In South Africa he played in only six matches and failed to score a try.

In fact, the very first try of the tour was scored by Wallaby Eddie Stapleton playing for the All Blacks against Queensland, such was the All Blacks injury crisis.

In 1963, Otago beat England 14-9 and Tuppy kicked a 50-yard penalty goal.

In 1964, Tuppy played his 100th game for Otago, a 6-3 win over Taranaki in New Plymouth. The Otago Rugby Football Union presented him with a silver tea service as a memento.

He retired later that year as Otago’s leading points scorer (746). He remained the leading points scorer until he was passed by All Blacks Laurie Mains (967) and Greg Cooper (1520).

He regards the 1959 Lions’ Tony O’Reilly and Peter Jackson, and 1956 Springbok Paul Johnstone, as the best international wings he opposed, and Ron Jarden (Wellington), Ray Todd (Southland) and Ross Smith (Canterbury) as the leading wings he played against at provincial level.


For 28 years Tuppy taught at John McGlashan College, including 13 years as the deputy headmaster.
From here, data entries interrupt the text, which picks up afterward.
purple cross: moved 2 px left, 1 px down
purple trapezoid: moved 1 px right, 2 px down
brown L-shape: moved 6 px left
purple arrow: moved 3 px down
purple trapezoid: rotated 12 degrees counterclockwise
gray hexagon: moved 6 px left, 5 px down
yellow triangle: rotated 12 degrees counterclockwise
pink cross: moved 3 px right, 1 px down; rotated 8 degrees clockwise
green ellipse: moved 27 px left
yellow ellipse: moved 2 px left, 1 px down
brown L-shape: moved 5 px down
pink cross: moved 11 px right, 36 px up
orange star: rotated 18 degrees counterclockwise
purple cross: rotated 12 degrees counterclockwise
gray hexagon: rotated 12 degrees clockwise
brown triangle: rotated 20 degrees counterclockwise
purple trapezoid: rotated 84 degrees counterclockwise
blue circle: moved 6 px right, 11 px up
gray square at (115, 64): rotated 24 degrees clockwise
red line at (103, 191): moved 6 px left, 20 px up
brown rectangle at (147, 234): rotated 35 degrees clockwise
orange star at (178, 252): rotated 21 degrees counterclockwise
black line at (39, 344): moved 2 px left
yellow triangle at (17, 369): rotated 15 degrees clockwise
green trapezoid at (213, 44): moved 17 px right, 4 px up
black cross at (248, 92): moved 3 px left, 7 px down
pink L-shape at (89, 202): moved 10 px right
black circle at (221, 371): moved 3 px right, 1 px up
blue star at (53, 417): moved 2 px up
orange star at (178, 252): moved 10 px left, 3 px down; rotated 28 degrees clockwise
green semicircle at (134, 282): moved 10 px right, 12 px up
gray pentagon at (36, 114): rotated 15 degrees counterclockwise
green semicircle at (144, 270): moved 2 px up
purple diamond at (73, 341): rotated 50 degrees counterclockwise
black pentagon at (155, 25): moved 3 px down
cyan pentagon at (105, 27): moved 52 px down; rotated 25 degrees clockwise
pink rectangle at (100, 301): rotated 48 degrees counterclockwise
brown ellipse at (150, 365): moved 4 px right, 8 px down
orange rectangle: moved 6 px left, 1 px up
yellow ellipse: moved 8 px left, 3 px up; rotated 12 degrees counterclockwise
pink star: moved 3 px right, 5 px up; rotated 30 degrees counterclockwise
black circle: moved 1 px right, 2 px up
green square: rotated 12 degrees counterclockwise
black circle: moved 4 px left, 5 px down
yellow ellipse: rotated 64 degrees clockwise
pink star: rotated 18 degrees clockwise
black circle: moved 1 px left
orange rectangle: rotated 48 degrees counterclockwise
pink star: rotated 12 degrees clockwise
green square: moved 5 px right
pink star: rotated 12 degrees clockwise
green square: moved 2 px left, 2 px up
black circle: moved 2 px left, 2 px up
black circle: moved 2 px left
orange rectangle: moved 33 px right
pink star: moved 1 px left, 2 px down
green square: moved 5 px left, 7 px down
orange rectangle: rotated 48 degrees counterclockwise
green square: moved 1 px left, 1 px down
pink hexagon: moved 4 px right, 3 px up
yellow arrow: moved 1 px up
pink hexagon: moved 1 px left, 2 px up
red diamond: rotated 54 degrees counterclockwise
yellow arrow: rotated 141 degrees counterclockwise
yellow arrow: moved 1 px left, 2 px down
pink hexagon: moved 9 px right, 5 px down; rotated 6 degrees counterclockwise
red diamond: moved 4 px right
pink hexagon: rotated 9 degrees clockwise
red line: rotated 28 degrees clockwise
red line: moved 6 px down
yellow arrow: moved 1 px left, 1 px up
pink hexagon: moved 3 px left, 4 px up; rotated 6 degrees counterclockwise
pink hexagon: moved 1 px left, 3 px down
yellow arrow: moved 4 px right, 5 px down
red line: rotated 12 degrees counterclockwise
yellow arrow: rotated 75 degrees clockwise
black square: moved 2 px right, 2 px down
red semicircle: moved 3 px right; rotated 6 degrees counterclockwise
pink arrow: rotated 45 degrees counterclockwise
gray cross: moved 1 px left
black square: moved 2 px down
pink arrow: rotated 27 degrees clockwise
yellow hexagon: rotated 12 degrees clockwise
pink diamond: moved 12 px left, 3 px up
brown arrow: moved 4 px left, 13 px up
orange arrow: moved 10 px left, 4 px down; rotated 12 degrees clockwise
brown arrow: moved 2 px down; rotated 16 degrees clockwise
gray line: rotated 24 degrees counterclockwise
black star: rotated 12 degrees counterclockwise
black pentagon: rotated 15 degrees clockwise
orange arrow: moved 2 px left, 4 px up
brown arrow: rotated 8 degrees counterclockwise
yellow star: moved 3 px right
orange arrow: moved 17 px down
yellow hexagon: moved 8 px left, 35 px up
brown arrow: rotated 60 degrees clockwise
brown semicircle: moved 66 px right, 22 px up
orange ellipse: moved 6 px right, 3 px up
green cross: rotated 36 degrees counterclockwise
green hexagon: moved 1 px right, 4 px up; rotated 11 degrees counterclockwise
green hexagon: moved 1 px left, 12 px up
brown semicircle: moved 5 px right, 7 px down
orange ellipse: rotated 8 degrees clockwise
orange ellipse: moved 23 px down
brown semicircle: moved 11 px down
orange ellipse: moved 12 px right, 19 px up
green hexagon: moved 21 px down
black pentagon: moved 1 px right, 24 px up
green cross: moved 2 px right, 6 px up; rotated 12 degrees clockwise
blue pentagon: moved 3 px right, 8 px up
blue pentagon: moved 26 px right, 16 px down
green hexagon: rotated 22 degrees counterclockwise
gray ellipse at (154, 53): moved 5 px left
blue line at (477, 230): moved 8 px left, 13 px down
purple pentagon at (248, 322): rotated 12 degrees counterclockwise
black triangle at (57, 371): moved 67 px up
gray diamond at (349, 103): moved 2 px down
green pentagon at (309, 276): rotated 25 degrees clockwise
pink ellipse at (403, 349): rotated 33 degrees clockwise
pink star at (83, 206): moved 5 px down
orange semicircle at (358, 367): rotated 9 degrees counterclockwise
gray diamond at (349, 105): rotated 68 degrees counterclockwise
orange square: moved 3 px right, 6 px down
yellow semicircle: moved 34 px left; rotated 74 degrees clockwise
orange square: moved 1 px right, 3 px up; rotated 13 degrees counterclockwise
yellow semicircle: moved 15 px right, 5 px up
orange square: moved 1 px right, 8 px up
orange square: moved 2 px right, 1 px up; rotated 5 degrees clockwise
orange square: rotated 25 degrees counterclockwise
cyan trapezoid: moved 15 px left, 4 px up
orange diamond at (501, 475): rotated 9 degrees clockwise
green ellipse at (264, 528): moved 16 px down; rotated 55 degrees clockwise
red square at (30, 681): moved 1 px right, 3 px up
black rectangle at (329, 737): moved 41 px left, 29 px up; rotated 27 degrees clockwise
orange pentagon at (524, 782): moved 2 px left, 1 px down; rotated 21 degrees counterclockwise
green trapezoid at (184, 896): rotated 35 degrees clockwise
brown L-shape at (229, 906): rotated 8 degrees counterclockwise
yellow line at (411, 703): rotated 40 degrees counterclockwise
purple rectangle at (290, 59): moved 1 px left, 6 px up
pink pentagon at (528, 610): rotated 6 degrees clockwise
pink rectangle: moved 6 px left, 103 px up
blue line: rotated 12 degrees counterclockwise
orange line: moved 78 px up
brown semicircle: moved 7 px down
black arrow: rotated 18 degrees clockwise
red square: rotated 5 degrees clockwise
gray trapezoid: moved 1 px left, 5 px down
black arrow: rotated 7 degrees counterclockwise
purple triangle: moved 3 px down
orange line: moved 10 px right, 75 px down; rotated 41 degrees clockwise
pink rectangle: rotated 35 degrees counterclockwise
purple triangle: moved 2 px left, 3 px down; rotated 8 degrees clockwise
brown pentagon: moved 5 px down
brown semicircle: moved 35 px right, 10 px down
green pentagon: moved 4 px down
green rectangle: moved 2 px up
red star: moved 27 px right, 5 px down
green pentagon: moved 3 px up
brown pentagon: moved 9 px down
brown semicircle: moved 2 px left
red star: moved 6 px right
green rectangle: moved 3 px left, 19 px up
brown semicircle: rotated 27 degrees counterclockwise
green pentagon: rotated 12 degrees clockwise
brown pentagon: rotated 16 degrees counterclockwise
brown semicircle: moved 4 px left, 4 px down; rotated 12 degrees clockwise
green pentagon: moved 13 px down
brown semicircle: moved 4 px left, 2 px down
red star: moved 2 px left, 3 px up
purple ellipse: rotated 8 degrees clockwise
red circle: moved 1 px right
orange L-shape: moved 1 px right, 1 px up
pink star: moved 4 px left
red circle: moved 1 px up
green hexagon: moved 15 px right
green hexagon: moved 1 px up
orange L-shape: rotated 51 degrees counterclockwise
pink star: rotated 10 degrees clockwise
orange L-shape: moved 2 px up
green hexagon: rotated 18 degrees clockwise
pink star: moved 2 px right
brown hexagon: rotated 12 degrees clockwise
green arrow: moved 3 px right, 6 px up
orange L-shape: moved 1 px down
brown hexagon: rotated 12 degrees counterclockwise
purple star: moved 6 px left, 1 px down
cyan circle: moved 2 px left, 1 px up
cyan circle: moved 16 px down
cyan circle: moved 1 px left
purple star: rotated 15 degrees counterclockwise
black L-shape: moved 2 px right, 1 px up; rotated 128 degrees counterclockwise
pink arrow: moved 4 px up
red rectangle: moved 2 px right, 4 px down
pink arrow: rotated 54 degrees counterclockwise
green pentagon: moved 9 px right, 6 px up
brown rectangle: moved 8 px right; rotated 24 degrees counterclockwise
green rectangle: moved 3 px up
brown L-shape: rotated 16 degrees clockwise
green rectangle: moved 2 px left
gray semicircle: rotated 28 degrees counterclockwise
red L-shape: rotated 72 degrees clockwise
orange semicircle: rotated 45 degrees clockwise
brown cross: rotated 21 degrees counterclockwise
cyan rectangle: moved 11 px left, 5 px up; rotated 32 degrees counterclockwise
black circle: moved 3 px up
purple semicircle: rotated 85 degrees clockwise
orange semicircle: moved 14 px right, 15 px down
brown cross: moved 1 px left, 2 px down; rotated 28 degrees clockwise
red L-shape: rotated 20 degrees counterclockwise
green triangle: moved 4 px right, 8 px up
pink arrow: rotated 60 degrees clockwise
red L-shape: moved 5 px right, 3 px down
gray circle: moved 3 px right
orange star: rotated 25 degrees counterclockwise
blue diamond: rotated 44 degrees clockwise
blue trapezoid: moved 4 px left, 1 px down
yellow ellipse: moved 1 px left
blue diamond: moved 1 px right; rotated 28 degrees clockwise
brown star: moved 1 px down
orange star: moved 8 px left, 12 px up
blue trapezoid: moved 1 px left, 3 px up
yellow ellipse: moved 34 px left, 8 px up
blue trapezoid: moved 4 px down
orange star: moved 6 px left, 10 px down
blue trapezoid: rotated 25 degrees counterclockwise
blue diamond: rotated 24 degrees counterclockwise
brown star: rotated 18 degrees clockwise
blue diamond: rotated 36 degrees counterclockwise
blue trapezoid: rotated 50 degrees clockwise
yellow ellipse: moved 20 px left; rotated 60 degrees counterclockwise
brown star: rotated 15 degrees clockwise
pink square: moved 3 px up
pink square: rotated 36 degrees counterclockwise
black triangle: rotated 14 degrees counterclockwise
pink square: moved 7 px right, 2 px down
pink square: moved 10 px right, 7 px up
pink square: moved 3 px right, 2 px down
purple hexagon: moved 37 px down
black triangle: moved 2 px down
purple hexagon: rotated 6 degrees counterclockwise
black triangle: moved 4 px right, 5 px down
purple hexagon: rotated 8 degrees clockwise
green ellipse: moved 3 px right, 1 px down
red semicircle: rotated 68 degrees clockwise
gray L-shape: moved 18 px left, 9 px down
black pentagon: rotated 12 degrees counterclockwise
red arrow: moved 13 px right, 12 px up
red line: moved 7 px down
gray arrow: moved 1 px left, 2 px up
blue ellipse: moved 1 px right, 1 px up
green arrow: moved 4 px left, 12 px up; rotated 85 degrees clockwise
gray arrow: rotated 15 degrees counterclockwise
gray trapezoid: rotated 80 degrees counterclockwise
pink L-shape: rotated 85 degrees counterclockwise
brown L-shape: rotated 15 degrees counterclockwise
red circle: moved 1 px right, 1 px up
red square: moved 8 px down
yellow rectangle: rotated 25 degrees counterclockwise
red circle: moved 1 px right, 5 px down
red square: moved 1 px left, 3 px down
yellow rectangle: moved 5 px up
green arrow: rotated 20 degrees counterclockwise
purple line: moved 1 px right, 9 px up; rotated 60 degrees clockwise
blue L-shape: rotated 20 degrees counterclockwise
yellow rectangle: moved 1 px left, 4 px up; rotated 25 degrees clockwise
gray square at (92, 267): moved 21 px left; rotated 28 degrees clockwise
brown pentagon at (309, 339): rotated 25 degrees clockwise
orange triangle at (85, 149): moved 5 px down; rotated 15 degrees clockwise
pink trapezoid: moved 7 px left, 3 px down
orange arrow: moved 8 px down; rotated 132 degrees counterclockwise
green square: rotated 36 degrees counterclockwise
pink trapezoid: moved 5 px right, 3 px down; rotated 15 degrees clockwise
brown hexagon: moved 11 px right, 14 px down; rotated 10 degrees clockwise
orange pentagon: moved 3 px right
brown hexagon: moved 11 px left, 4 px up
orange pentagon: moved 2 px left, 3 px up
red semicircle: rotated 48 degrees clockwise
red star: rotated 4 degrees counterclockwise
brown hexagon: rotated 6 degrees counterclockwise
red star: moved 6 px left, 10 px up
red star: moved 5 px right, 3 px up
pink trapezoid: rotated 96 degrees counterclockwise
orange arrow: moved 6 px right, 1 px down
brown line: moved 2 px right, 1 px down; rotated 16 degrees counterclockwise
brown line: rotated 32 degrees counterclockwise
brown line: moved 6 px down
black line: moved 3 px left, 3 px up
Tuppy laughs, “Dealing with the naughty boys was my job.”

Despite four hip replacement operations and two knee replacements, Tuppy was coaching into his eighties at the University club where he is a life member. He has strong views about the modern game.

He says the scrums are a “shambles” and the suggestion of Billy Bush to allow props to put their hand on the ground should be accepted. But Tuppy asks, “How can you get hold of a wetsuit?”

He also laments some modern back play.

“The forwards have developed their handling skills and athletic ability. But the backs are a lot more confrontational now, a lot like league, and a lot can’t kick off either foot. There aren’t the evasive, elusive runners there used to be.”

“There is not so much space for backs these days and there is a lot of aimless kicking. I’m surprised they don’t make more use of the blindside.”

Tuppy and his wife of 62 years, Margaret, have three children. They live quietly in retirement at St. Clair.